Last call: my book proposal course begins January 5.
All in all, it’s been a good year for Belt Publishing, the ‘small press’ in the title of this newsletter.
We published thirteen books in 2025: a biography of Amelia Bloomer; map books about Pittsburgh, Cincinnati, Columbus, and the Great Lakes; a literary novel set in a fictional Pittsburgh and a neo-noir set in Las Vegas; two reissues of novels deserving more contemporary readers by Dawn Powell and Booth Tarkington; an anthology about Rockford, IL; a memoir about cross-dressing and one about environmental changes in Ohio, and a rhubarb cookbook.
Sales figures are always opaque in publishing, but I can tell you the titles that sold the most number of copies are all from our 50 maps series. People like maps!

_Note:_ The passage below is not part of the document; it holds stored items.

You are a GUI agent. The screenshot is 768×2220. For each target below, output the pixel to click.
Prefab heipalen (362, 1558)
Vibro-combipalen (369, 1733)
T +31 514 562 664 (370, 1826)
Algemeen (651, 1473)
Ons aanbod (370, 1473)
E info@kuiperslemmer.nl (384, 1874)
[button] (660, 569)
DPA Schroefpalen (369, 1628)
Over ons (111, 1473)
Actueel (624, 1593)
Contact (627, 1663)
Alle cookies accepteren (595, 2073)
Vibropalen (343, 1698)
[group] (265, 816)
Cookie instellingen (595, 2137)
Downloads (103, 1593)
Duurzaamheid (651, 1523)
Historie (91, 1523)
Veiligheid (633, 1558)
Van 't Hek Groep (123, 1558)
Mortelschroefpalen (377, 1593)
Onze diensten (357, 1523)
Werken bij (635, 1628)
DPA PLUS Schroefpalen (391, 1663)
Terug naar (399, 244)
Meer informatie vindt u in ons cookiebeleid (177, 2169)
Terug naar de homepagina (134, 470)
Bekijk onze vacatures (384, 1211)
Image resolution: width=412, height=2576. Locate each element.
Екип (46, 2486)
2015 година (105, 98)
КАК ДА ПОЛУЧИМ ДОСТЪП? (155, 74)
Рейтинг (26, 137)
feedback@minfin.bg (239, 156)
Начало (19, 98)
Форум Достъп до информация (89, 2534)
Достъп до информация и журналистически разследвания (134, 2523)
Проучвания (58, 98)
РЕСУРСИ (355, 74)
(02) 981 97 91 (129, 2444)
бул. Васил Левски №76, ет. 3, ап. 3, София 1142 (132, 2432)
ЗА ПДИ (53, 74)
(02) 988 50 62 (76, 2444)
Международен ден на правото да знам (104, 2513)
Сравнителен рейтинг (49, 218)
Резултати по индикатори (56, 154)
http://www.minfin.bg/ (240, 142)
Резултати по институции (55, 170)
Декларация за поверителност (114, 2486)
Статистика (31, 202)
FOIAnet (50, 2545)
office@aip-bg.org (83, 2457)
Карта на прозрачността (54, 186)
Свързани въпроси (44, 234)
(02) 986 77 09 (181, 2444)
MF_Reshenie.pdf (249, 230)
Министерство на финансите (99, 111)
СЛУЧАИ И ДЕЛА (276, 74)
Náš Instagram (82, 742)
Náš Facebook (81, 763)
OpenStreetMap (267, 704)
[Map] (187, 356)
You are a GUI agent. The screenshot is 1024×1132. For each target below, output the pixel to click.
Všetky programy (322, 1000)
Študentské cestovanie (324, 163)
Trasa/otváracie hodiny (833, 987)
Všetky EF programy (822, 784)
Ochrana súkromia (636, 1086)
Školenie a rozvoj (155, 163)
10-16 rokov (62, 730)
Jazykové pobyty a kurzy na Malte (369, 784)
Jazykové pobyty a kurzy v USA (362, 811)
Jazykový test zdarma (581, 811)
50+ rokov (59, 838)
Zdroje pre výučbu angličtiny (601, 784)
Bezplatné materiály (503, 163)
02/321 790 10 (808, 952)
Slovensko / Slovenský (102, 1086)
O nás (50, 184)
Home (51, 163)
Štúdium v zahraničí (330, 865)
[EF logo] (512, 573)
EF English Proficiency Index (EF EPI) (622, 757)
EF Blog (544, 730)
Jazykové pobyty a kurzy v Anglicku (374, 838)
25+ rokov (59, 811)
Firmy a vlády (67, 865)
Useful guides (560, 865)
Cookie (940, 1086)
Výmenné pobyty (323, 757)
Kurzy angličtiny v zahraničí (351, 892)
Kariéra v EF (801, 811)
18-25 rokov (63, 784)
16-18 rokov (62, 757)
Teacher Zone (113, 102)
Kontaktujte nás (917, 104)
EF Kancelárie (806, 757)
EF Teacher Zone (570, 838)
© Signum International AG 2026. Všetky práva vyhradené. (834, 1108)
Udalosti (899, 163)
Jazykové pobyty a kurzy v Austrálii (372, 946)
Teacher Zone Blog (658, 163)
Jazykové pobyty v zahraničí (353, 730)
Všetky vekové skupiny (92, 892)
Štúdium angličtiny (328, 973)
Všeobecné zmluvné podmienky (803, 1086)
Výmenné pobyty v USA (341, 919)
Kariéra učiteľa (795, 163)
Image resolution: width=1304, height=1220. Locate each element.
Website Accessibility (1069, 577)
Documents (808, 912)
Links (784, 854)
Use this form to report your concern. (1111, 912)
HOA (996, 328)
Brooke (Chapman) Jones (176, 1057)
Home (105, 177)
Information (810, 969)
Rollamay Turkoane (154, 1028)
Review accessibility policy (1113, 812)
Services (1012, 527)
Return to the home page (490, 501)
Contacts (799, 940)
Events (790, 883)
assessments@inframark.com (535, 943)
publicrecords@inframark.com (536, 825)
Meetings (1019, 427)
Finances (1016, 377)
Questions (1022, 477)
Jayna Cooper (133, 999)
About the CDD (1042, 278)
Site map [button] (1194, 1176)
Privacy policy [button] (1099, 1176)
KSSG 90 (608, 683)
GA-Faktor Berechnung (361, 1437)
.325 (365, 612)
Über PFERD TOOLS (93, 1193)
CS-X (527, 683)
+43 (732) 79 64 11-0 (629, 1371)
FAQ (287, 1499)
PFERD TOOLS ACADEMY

The single most important factor in a press’s success is the backlist, and now that we have significantly more backlist titles than frontlist ones (it takes many years to get to that point!), we now generate a significant percentage of our yearly revenue from books published in previous years. Our stalwart backlist bestsellers are What You Are Getting Wrong About Appalachia and The Last Children of Mill Creek. Newer titles that are delighting us with their suddently-backlisted stamina include Chicago House Music and Cat and Bird.
I had the honor of accompanying two authors to award ceremonies: in New York I joined Zito Madu, a finalist for the National Book Critics Circle Award, and in Philadelphia Darius Stewart, a Stonewall/ALA finalist (and also a Lammy finalist!).
On the staffing front, longtime Belt staffer Phoebe Mogharei was promoted to full-time senior editor, marking the first time Belt has had two full time, salaried employees. Hallelujah, as they say this time of year.
Of course, most of the daily work we did in 2025 won’t be visible to the public until 2026, when we publish the books we’ve been acquiring, editing, and designing. You can find many of those titles listed here, including one edited by me (I’m putting the final touches on my introduction this week). Not yet ready for pre-order but coming in 2026: a fascinating literary history set in the Upper Peninsula in the 1830s, more maps (either Minneapolis or Chicago, depending on delivery dates), revivals of novels by Frank Norris and Glenway Westcott, and a cranberry cookbook. 2027 is also well underway, and will include a book about a Tadeo Ando building, horse track racing, paczki, more maps (D.C., Madison, Philadelphia, and Milwaukee are all in contention), and a Midwest music anthology. And of course Phoebe and I have our eyes open for more acquisitions.
Speaking of which, I’ll be hanging out where prospective authors go early in the new year and am available to chat about your book ideas. You can find me at:
AHA conference, Chicago January 8-11
Winter Institute, Pittsburgh, February 23-28
AWP conference, Baltimore, March 4-7
(We’re working on having a Belt happy hour at an off-site event in Baltimore.)
I hope to see some of you in the flesh next year, and to hear many more of you reading and/or proposingBelt books new or old. And I’ll be here, writing about copyright history and AI debates, the latest debates in publishing and its American history, my idiosyncratic leisure reading, book collecting and flipping, and of course what’s happening in my day job. Thanks for hanging around with me as I do.